Book review: “Rapid GUI Programming with Python and Qt” by Mark Summerfield

May 22nd, 2009 at 4:01 pm

Mark Summerfield has a lot of Qt experience, having worked as a technical writer for Trolltech, and co-authored the most popular C++ Qt book, which I’ve reviewed a few years ago.

This book is about the PyQt library, which is the Python binding for Qt. It starts by introducing Python in a few chapters, and then moves on to PyQt, beginning with the basics and eventually reaching quite advanced levels.

If you’re planning to use PyQt, this book is highly recommended. Not only does it cover the most important aspects of Qt GUI programming with Python; it also provides numerous helpful examples that aren’t just trivial toys, but really show how to achieve useful things with PyQt. In particular, I’ve found the accompanying source code of the book to be a very valuable resource – it contains full source of all the examples (and solved exercises) in the book, and serves as a great repository of well-written and idiomatic PyQt code to borrow snippets from.

Qt doesn’t only cover GUI programming. It’s a huge and extremely well designed framework for C++ programming, that provides tools for image processing, OS interfacing, data structures, network and thread programming, and much more. While critical for C++, these capabilities are less important for Python programmers, who should prefer the Python standard library. My only nit to pick is that the author seems to prefer the Qt versions of some utilities, which isn’t the right approach IMHO. After all, most PyQt users are Pythonistas looking for a robust GUI platform, not Qt gurus using Python to script their programs.

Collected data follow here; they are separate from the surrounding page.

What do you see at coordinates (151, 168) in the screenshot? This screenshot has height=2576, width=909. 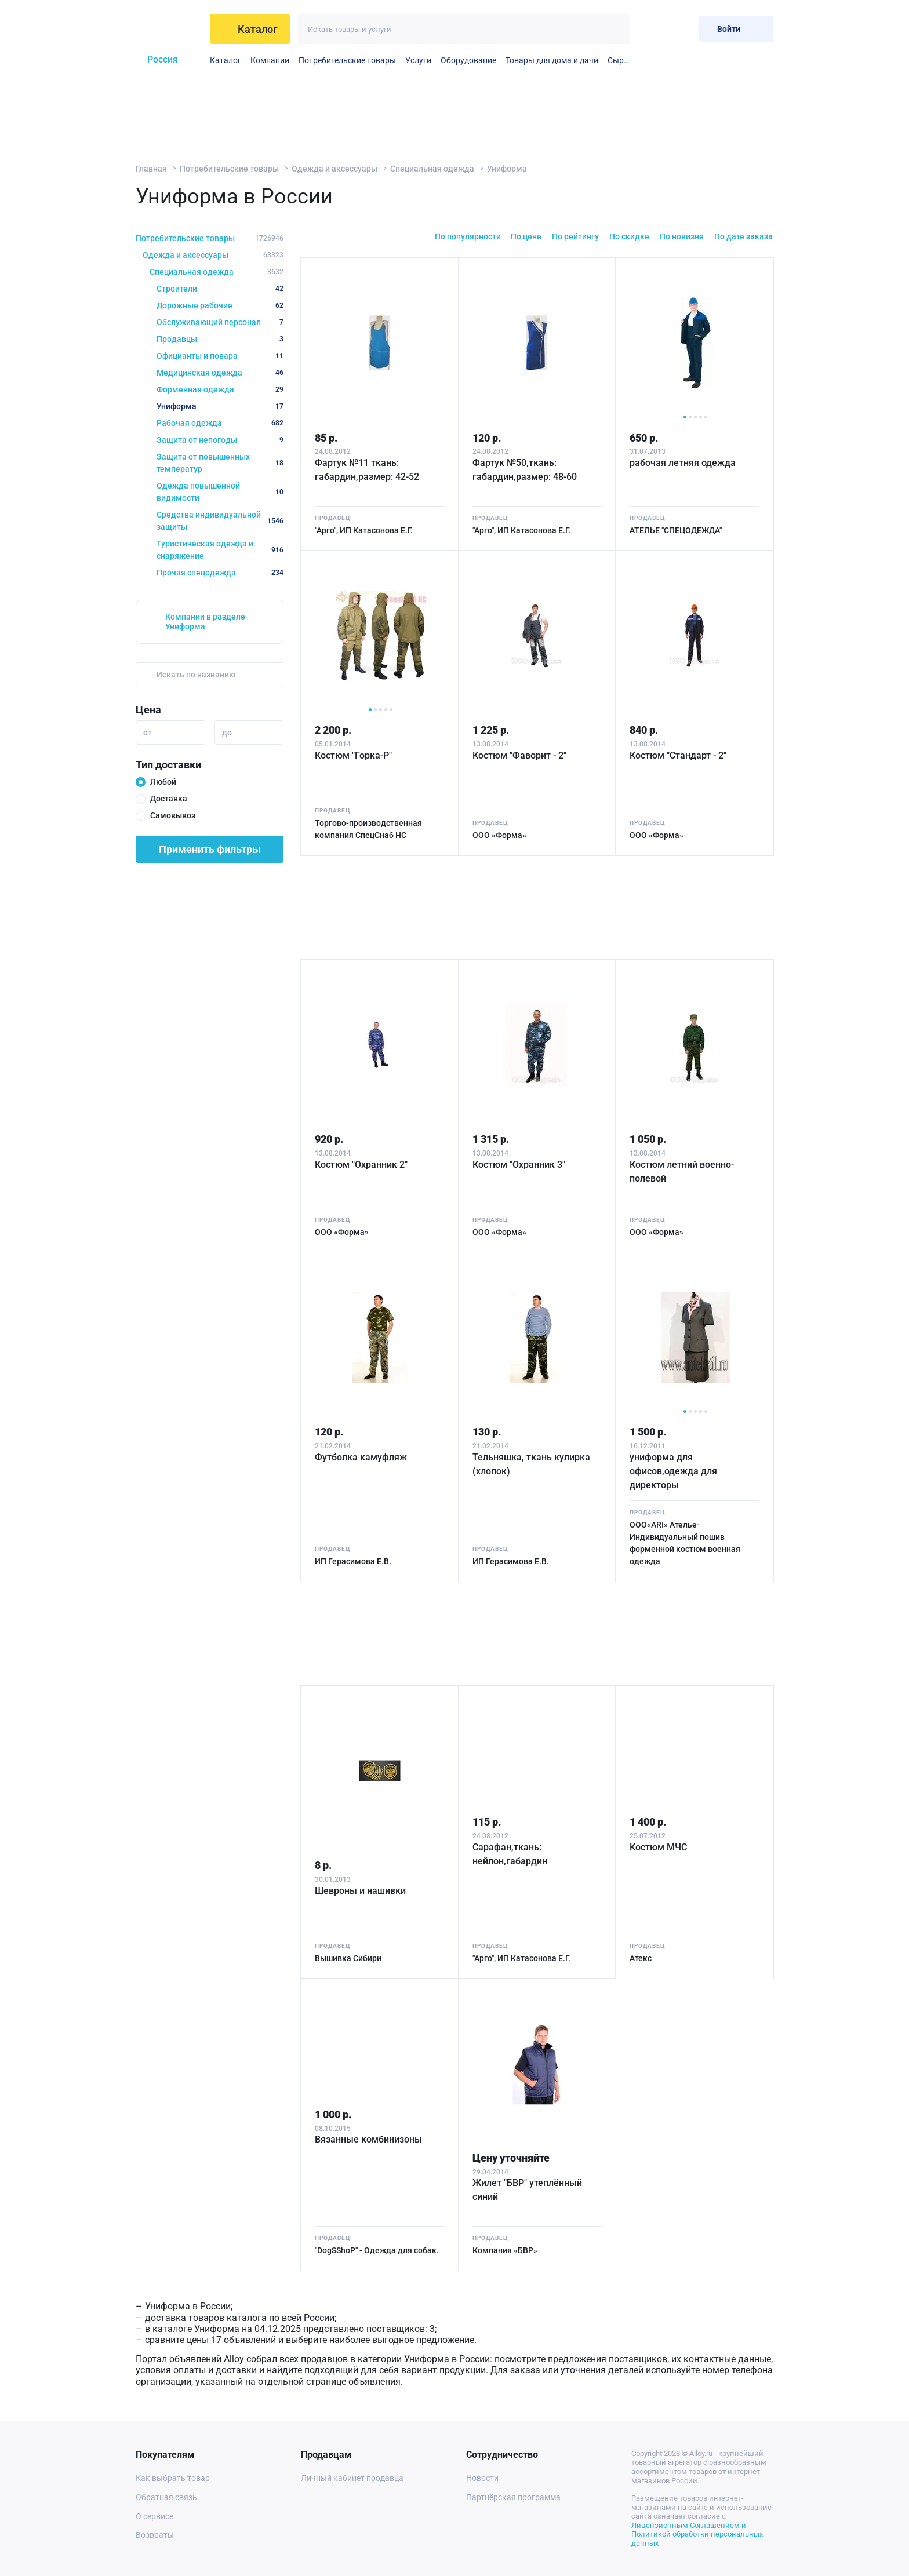 I see `Главная` at bounding box center [151, 168].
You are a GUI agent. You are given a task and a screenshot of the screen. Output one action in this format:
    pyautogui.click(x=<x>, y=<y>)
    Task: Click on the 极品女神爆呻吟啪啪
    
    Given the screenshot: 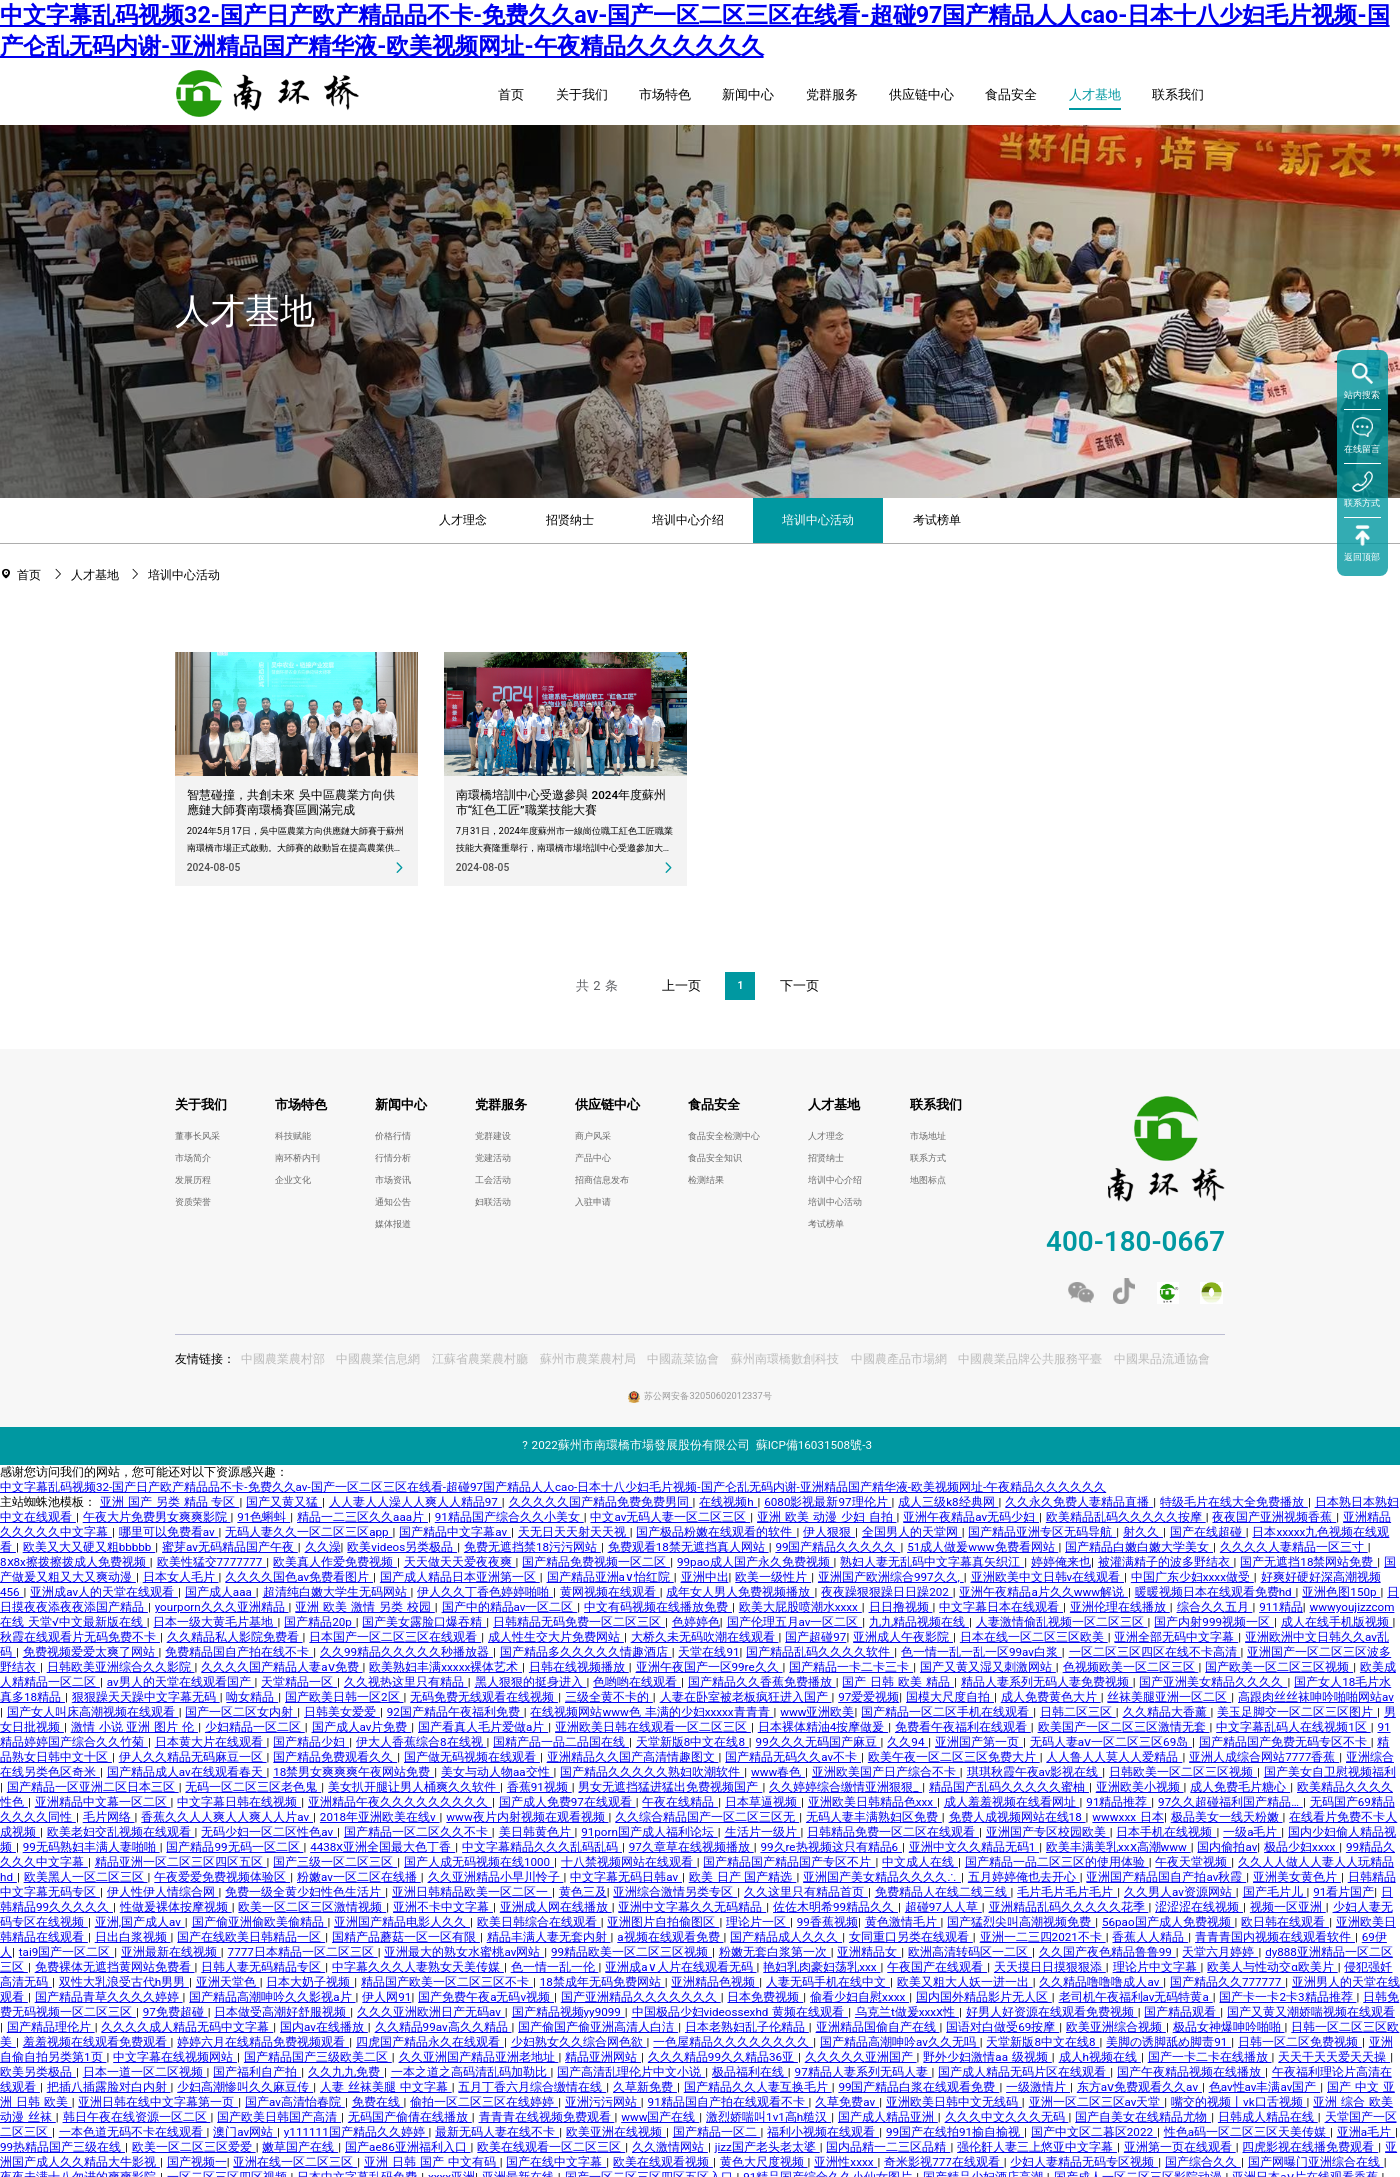 What is the action you would take?
    pyautogui.click(x=1229, y=2027)
    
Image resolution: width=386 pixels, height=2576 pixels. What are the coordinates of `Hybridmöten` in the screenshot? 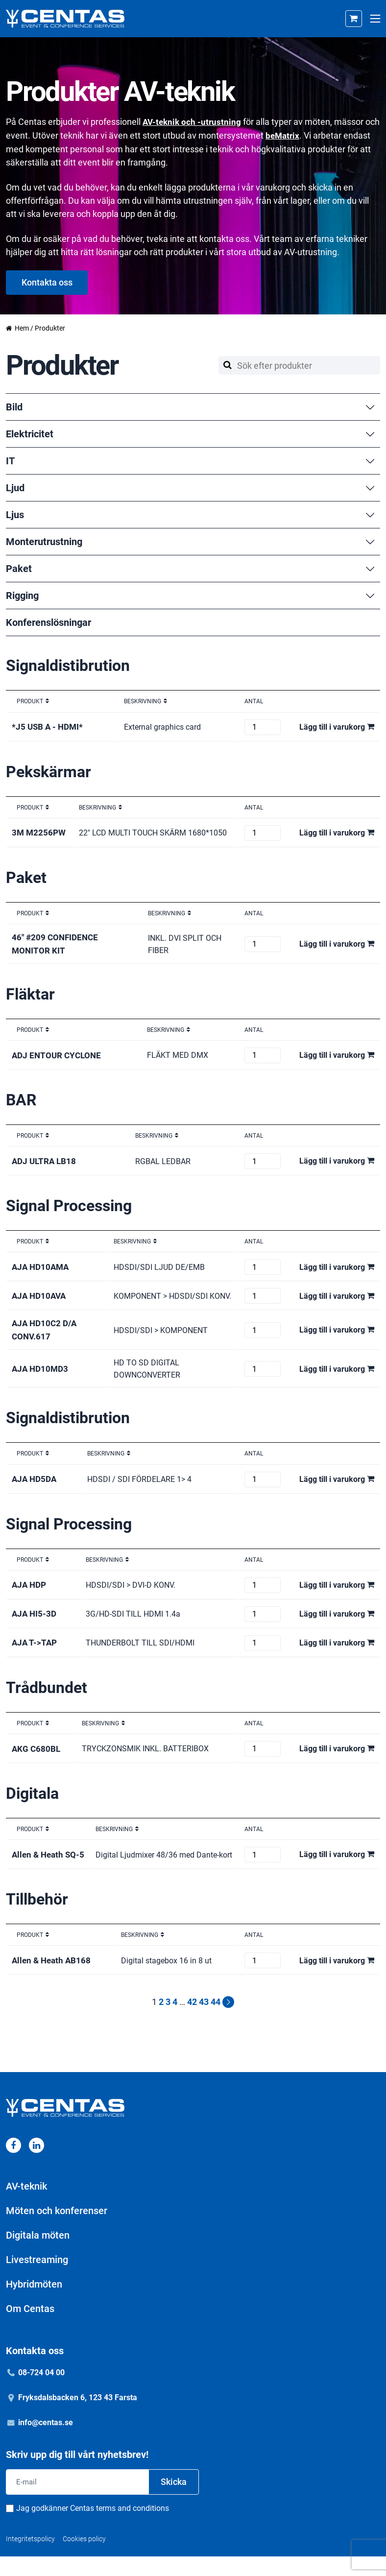 It's located at (34, 2303).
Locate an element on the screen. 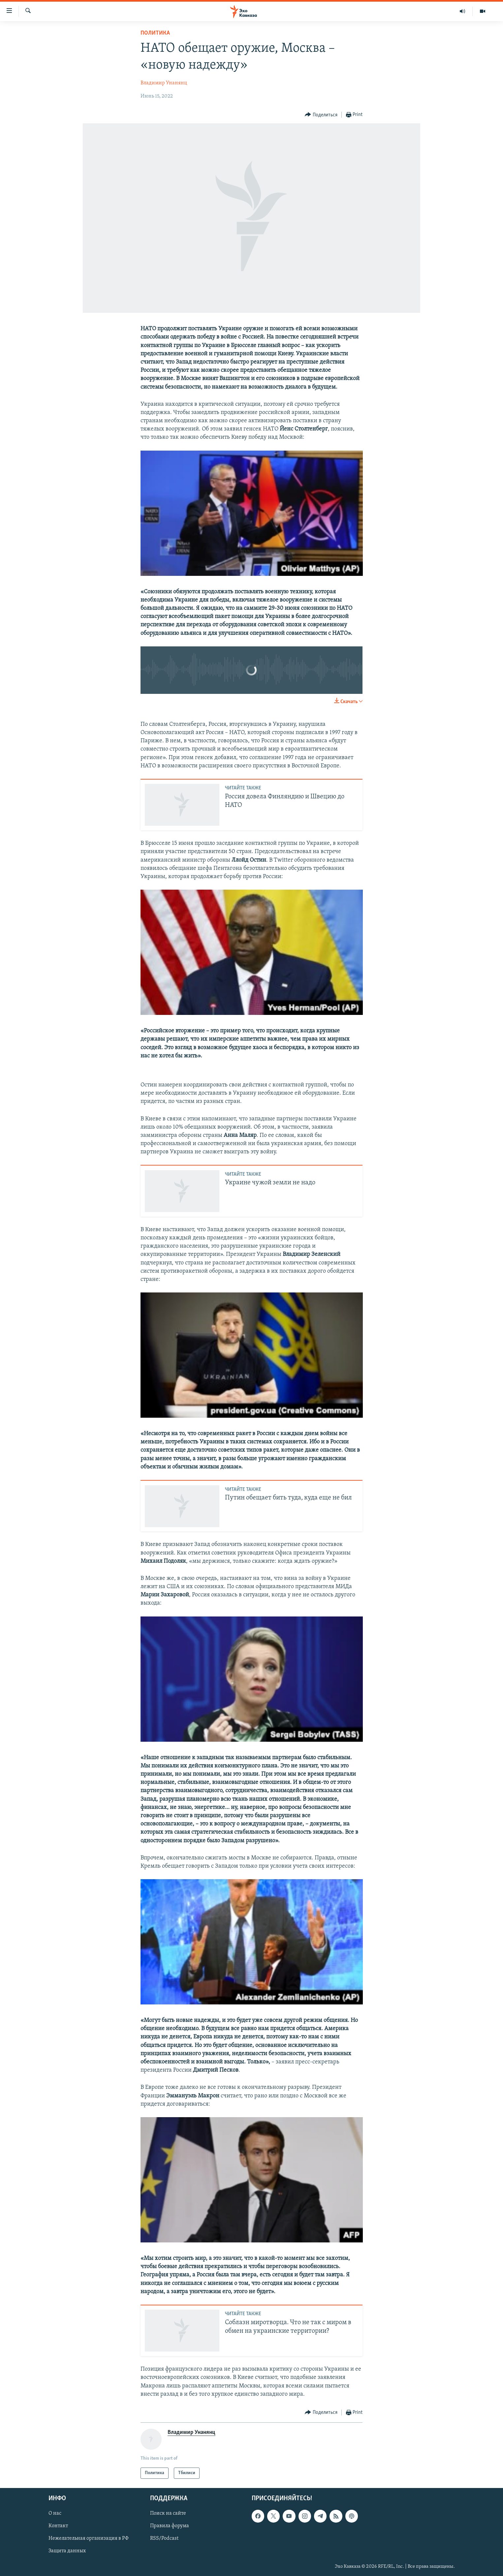 The image size is (503, 2576). Нежелательная организация в РФ is located at coordinates (88, 2538).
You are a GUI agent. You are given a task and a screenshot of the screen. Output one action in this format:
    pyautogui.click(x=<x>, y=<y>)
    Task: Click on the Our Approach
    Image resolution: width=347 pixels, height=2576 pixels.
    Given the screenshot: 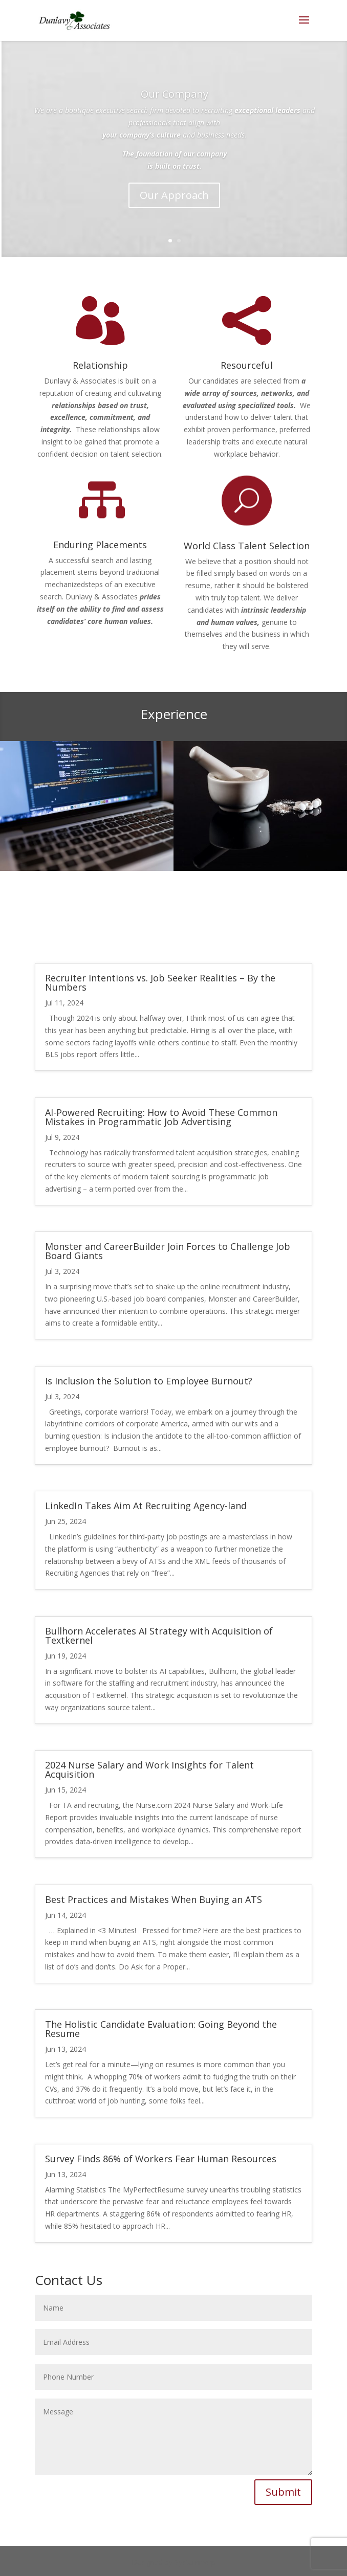 What is the action you would take?
    pyautogui.click(x=174, y=195)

That said, some of the abilities of Qt do not exist in the standard Python library, and instead of installing them in separate packages, you might be better off with what PyQt has to offer – since the Qt code base it exposes is very robust and efficient.

Related posts:

  1. Book review: “Natural language processing with Python” by Bird, Klein & Loper
  2. Book review: “C++ GUI Programming with Qt 3″
  3. Book review: “Programming Pearls” by Jon Bentley
  4. Book review: “Beginning game development with Python and Pygame” by Will McGugan
  5. Plotting in Python: matplotlib vs. PyQwt

4 Responses to “Book review: “Rapid GUI Programming with Python and Qt” by Mark Summerfield”

  1. Eden CohenNo Gravatar Says:

    In “Moving to PyQt” you gave us your initial impressions of PyQt. I would be glad to read your current impressions, having worked with it for some time.

  2. elibenNo Gravatar Says:

    I’ve written quite a few PyQt related posts since then – I’m now using PyQt for all GUI programming in Python. If you have any specific questions, feel free to ask.

  3. devskiNo Gravatar Says:

    i thought the book was horrible. i also dont like that it uses a javaish naming style.

  4. elibenNo Gravatar Says:


    The naming style of the book is pretty good, except perhaps for camelCased method names, which the author tries to align to the style of Qt.

    Anyhow, condemning a book based on a coding style isn’t usually a good idea. The book is full of useful content.